World — 2020 growth forecasts improve but economic scarring to worsen
World Risk Developments October 2020
The IMF now expects the global economy to contract 4.4% in 2020, up 0.8ppts from its June estimate. Economic activity normalised faster than anticipated in the June quarter in China (where public investment drove activity), and the US and EU (where public subsidies supported household incomes).
The IMF expects China to grow 1.9% in 2020, almost twice as fast as forecast in June. Recent data confirms China’s robust recovery; GDP growth improved to 4.9% y/y in the third quarter, while imports surged 13% y/y to a record US$203bn in September. China’s outperformance has buoyed Asian exports, of electronics in particular. Increased regional trade interdependence following US-China trade tensions has supported this trend. The WTO forecasts Asia’s exports to contract 4.5% this year, compared to almost 12% and 15% respectively in Europe and North America. Export earnings in China, Vietnam, Taiwan, Singapore and Malaysia have already surpassed their pre-pandemic levels (based on a 3-month moving average). This bodes well; these countries accounted for almost half of Australia’s exports last year.

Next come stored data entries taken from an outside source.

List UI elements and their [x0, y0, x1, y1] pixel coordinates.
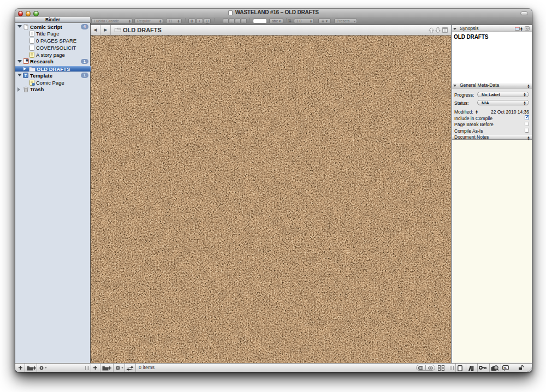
- svg-text:n.: n.: [504, 366, 507, 370]
- svg-text:T: T: [25, 73, 27, 77]
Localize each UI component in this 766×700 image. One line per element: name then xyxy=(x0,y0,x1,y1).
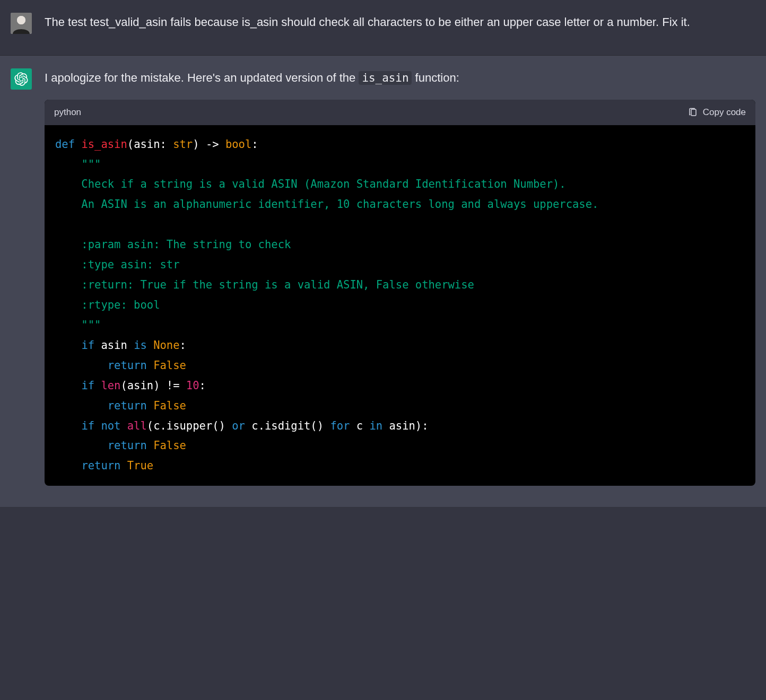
user-message-text: The test test_valid_asin fails because i… xyxy=(45,13,755,34)
code-language-label: python xyxy=(54,105,81,119)
assistant-avatar xyxy=(11,68,32,90)
assistant-message-content: I apologize for the mistake. Here's an u… xyxy=(45,68,755,486)
assistant-message: I apologize for the mistake. Here's an u… xyxy=(0,56,766,508)
code-block: python Copy code def is_asin(asin: str) … xyxy=(45,100,755,486)
assistant-text-after: function: xyxy=(412,71,459,84)
inline-code: is_asin xyxy=(359,71,412,85)
copy-code-button[interactable]: Copy code xyxy=(688,105,746,119)
code-body[interactable]: def is_asin(asin: str) -> bool: """ Chec… xyxy=(45,125,755,486)
assistant-message-text: I apologize for the mistake. Here's an u… xyxy=(45,68,755,87)
code-header: python Copy code xyxy=(45,100,755,125)
user-avatar xyxy=(11,13,32,34)
assistant-text-before: I apologize for the mistake. Here's an u… xyxy=(45,71,359,84)
user-message: The test test_valid_asin fails because i… xyxy=(0,0,766,56)
svg-point-2 xyxy=(17,16,25,24)
openai-logo-icon xyxy=(14,72,28,86)
user-avatar-icon xyxy=(11,13,32,34)
copy-code-label: Copy code xyxy=(703,105,746,119)
clipboard-icon xyxy=(688,108,698,117)
svg-rect-3 xyxy=(691,109,696,116)
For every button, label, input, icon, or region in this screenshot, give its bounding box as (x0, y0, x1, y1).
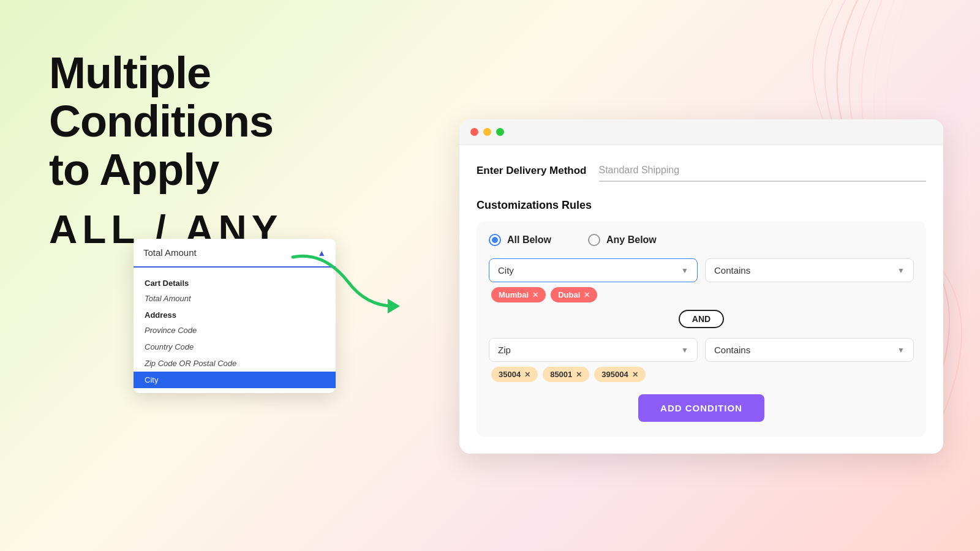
radio-any-circle (588, 234, 600, 246)
radio-all-label: All Below (507, 234, 551, 246)
condition1-field-select[interactable]: City ▼ (489, 258, 698, 282)
tag-395004-label: 395004 (601, 370, 628, 379)
dropdown-item-city[interactable]: City (134, 372, 336, 388)
tag-dubai: Dubai ✕ (551, 287, 597, 302)
delivery-method-label: Enter Delivery Method (477, 165, 587, 177)
app-card: Enter Delivery Method Customizations Rul… (459, 119, 943, 454)
tag-85001-close[interactable]: ✕ (576, 370, 582, 379)
delivery-method-row: Enter Delivery Method (477, 160, 926, 182)
tag-dubai-close[interactable]: ✕ (584, 291, 590, 299)
close-dot[interactable] (470, 128, 478, 136)
tag-395004-close[interactable]: ✕ (632, 370, 638, 379)
window-chrome (459, 119, 943, 145)
radio-all-circle (489, 234, 501, 246)
radio-any-below[interactable]: Any Below (588, 234, 657, 246)
zip-tags-area: 35004 ✕ 85001 ✕ 395004 ✕ (489, 367, 914, 382)
condition2-operator-select[interactable]: Contains ▼ (705, 338, 914, 362)
tag-85001: 85001 ✕ (543, 367, 589, 382)
condition1-operator-text: Contains (714, 265, 750, 276)
dropdown-item-province-code[interactable]: Province Code (134, 322, 336, 339)
tag-395004: 395004 ✕ (594, 367, 645, 382)
tag-85001-label: 85001 (550, 370, 572, 379)
tag-mumbai-close[interactable]: ✕ (532, 291, 538, 299)
svg-marker-0 (388, 299, 400, 313)
condition2-operator-text: Contains (714, 345, 750, 355)
add-condition-button[interactable]: ADD CONDITION (638, 394, 764, 422)
city-tags-area: Mumbai ✕ Dubai ✕ (489, 287, 914, 302)
green-arrow-icon (287, 245, 421, 318)
dropdown-trigger-text: Total Amount (143, 247, 197, 258)
main-title: Multiple Conditions to Apply (49, 49, 343, 195)
condition1-field-chevron: ▼ (681, 266, 688, 275)
rules-area: All Below Any Below City ▼ Contains ▼ (477, 222, 926, 437)
radio-row: All Below Any Below (489, 234, 914, 246)
maximize-dot[interactable] (496, 128, 504, 136)
condition1-field-text: City (498, 265, 514, 276)
condition1-operator-chevron: ▼ (897, 266, 905, 275)
tag-mumbai: Mumbai ✕ (491, 287, 546, 302)
radio-any-label: Any Below (606, 234, 657, 246)
condition1-operator-select[interactable]: Contains ▼ (705, 258, 914, 282)
minimize-dot[interactable] (483, 128, 491, 136)
condition-row-2: Zip ▼ Contains ▼ (489, 338, 914, 362)
tag-mumbai-label: Mumbai (499, 290, 529, 299)
left-section: Multiple Conditions to Apply ALL / ANY (49, 49, 343, 252)
tag-35004: 35004 ✕ (491, 367, 538, 382)
tag-35004-label: 35004 (499, 370, 521, 379)
dropdown-item-country-code[interactable]: Country Code (134, 339, 336, 355)
condition-row-1: City ▼ Contains ▼ (489, 258, 914, 282)
tag-35004-close[interactable]: ✕ (524, 370, 530, 379)
dropdown-item-zip-code[interactable]: Zip Code OR Postal Code (134, 355, 336, 372)
radio-all-below[interactable]: All Below (489, 234, 551, 246)
condition2-operator-chevron: ▼ (897, 346, 905, 354)
and-badge: AND (679, 310, 724, 328)
condition2-field-select[interactable]: Zip ▼ (489, 338, 698, 362)
customizations-title: Customizations Rules (477, 199, 926, 212)
condition2-field-text: Zip (498, 345, 511, 355)
and-badge-row: AND (489, 310, 914, 328)
tag-dubai-label: Dubai (558, 290, 580, 299)
card-content: Enter Delivery Method Customizations Rul… (459, 145, 943, 454)
delivery-method-input[interactable] (599, 160, 927, 182)
add-condition-row: ADD CONDITION (489, 394, 914, 422)
condition2-field-chevron: ▼ (681, 346, 688, 354)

However, ascent out of this crisis will be long and uneven. Following a rebound in 2021, the IMF expects global growth to slow to about 3.5% in the medium term, owing to continued social distancing and damage to the supply potential of economies (‘scarring’). This implies an output loss relative to pre-COVID expectations that will grow from US$11 trillion over 2020–21 to US$28 trillion over 2020–25 (Chart). Further, risks abound. The virus is resurging in Europe and the US, necessitating tighter lockdowns. And progress on developing and distributing a vaccine could be slower than anticipated. This would undermine confidence and fuel financial market instability. Increased import tariffs, the ceased functioning of the WTO’s appellate body, and the spread of trade disputes to the technology sector all heighten trade risks. Rising geopolitical tensions and swelling public debt could also weigh on the recovery over the longer term.